Have you suffered losses in floating-rate bank loan funds sold by Wells Fargo Advisors, Merrill Lynch, or any other broker-dealer? If so, call Robert Pearce at the Law Offices of Robert Wayne Pearce, P.A. for a free consultation. Mr. Pearce is accepting clients with valid claims against stockbrokers who recommended unsuitable investments and unsuitable investment strategies that caused investors losses.
The most important of investors' rights is the right to be informed! This Investors' Rights blog post is by the Law Offices of Robert Wayne Pearce, P.A., located in Boca Raton, Florida. For over 30 years, Attorney Pearce has tried, arbitrated, and mediated hundreds of disputes involving complex securities, commodities and investment law issues.

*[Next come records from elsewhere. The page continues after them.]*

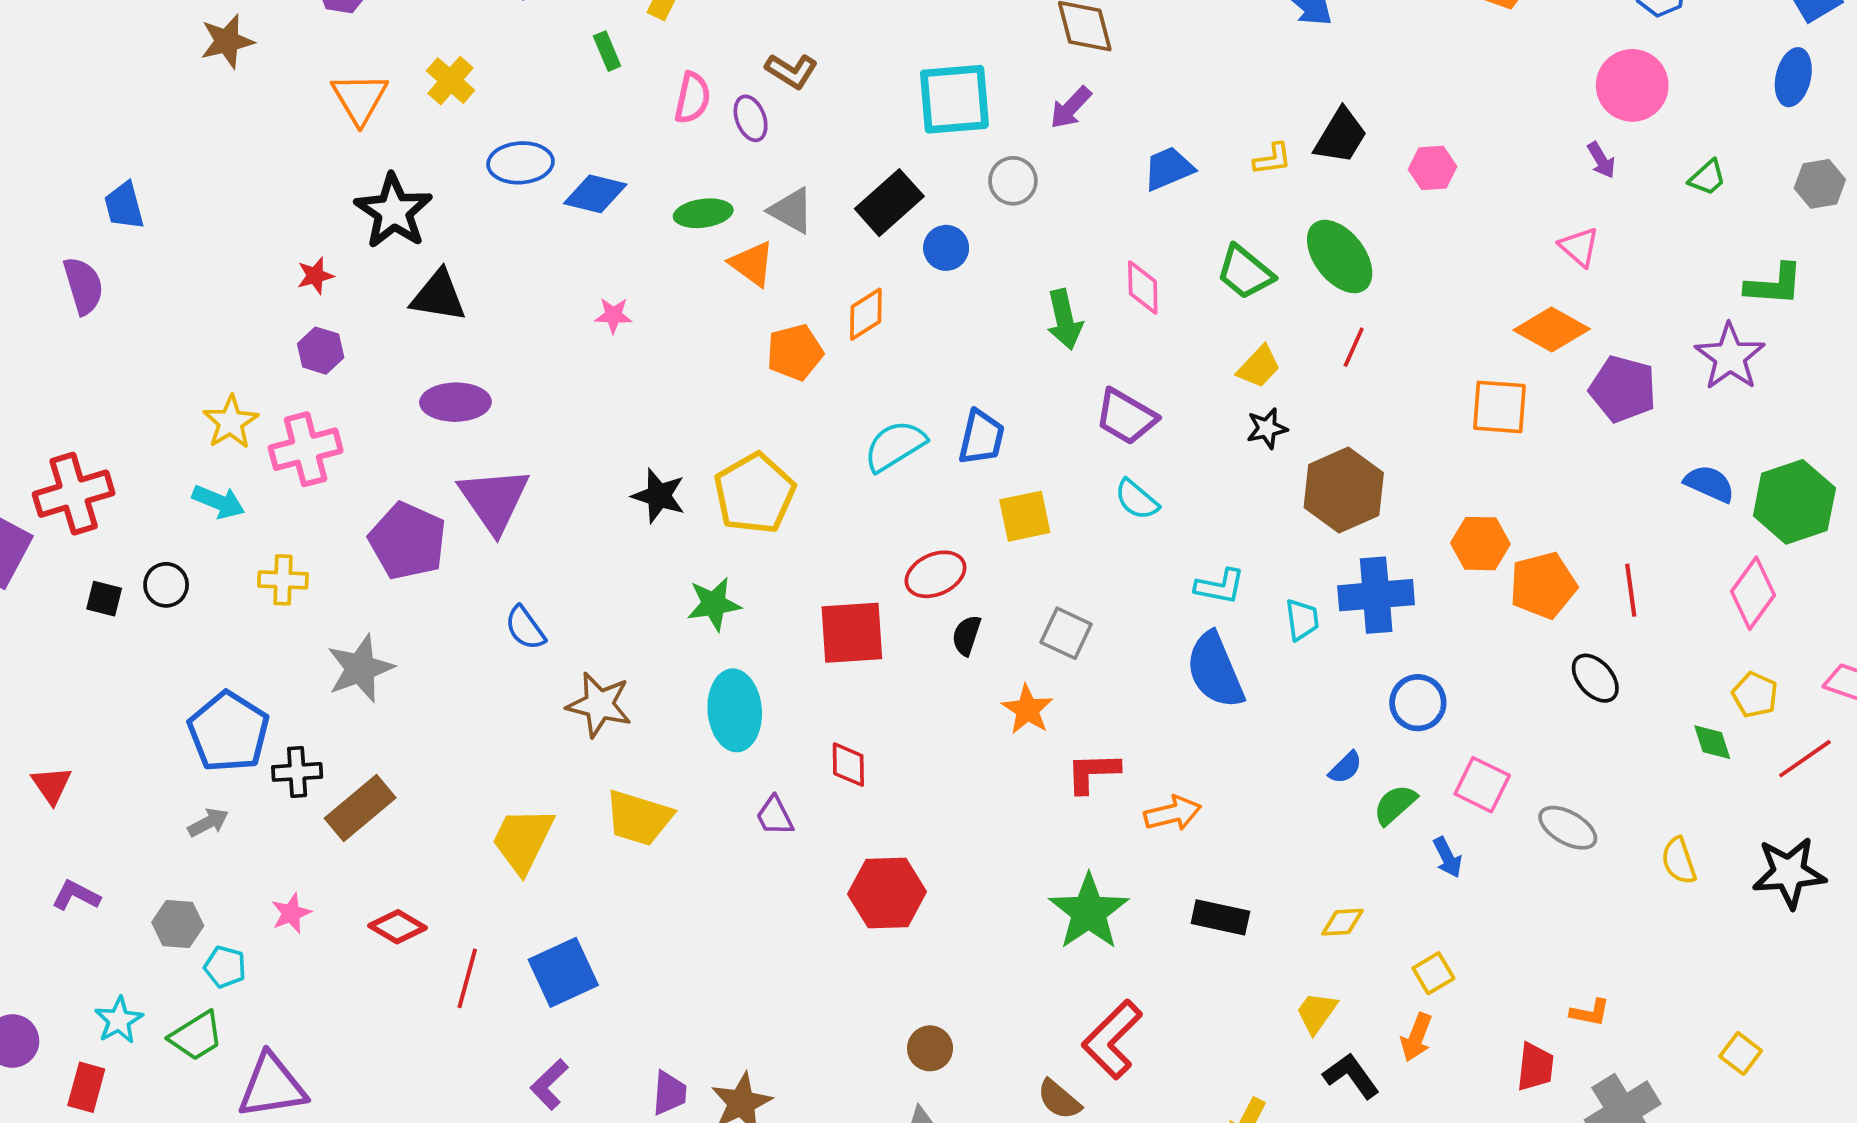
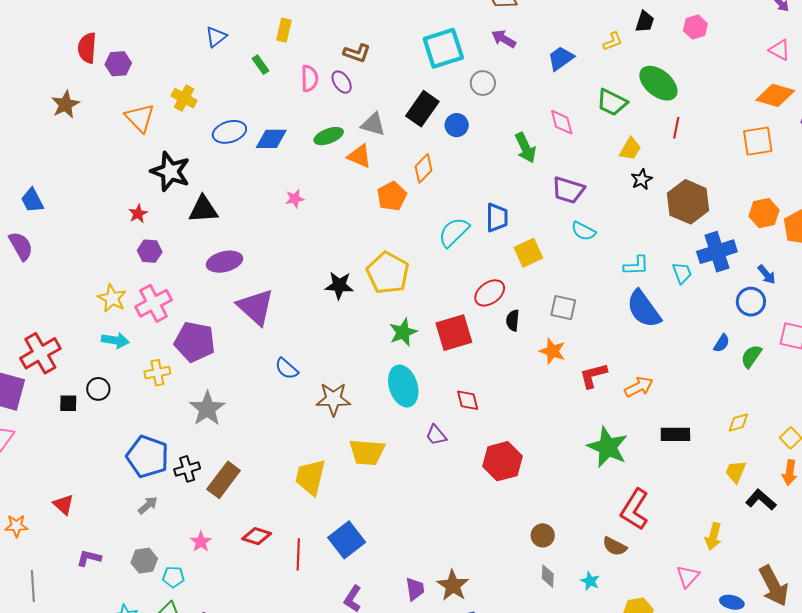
purple arrow: (1071, 108) -> (504, 39), turned 90
black trapezoid: (1341, 136) -> (645, 22), size x0.7
purple pentagon: (408, 541) -> (195, 342), moved
green star: (714, 604) -> (403, 332), moved
blue arrow: (1448, 857) -> (767, 275), moved

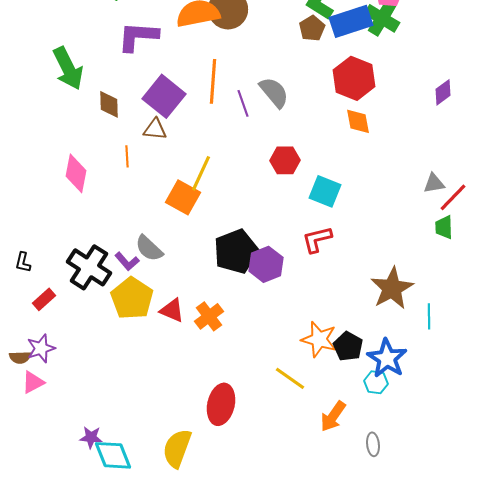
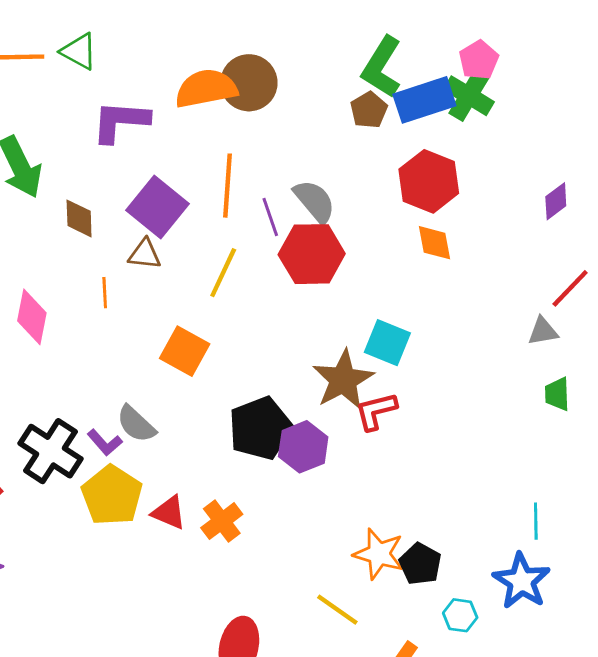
red hexagon: (285, 160) -> (312, 254), moved, size x1.5
yellow line: (201, 173) -> (223, 273), moved
red line: (453, 197) -> (570, 288), moved
brown star: (392, 288) -> (343, 380), moved
blue star: (387, 358) -> (522, 581), moved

The lawyers at our law firm are devoted to protecting investors' rights throughout the United States and internationally! Please visit our website, www.secatty.com, post a comment, call (800) 732-2889, or email Mr. Pearce at pearce@rwpearce.com for answers to any of your questions about this blog post and/or any related matter.
Sunday, May 26, 2013
FORMER ALEXANDER CAPITAL STOCKBROKER MARK CHRISTOPHER HOTTON NAMED IN FINRA COMPLAINT FOR MISCONDUCT
Former Alexander Capital registered principal Mark Christopher Hotton was named in a Financial Industry Regulatory Industry (FINRA) complaint alleging that while he was employed by Oppenheimer, he improperly used and converted $5,932,000 of customer funds, without his customers knowledge or consent, for his own use and benefit, and caused at least an additional $2,584,078 to be wired from the customers' Oppenheimer accounts to his outside business activities and individual affiliates. Mr. Hotton was allegedly employed by or accepted compensation from outside business entities, which was outside the scope of his relationship with Oppenheimer. Unfortunately, this is not the first set of complaints filed against Mr. Hotton for stock broker misconduct. Numerous customer complaints alleging similar misconduct that go as far back as 1997 were filed against Mr. Hutton while he was employed by American Capital Partners, Oppenheimer, Ladenburg Thalmann, and M.S. Farrell.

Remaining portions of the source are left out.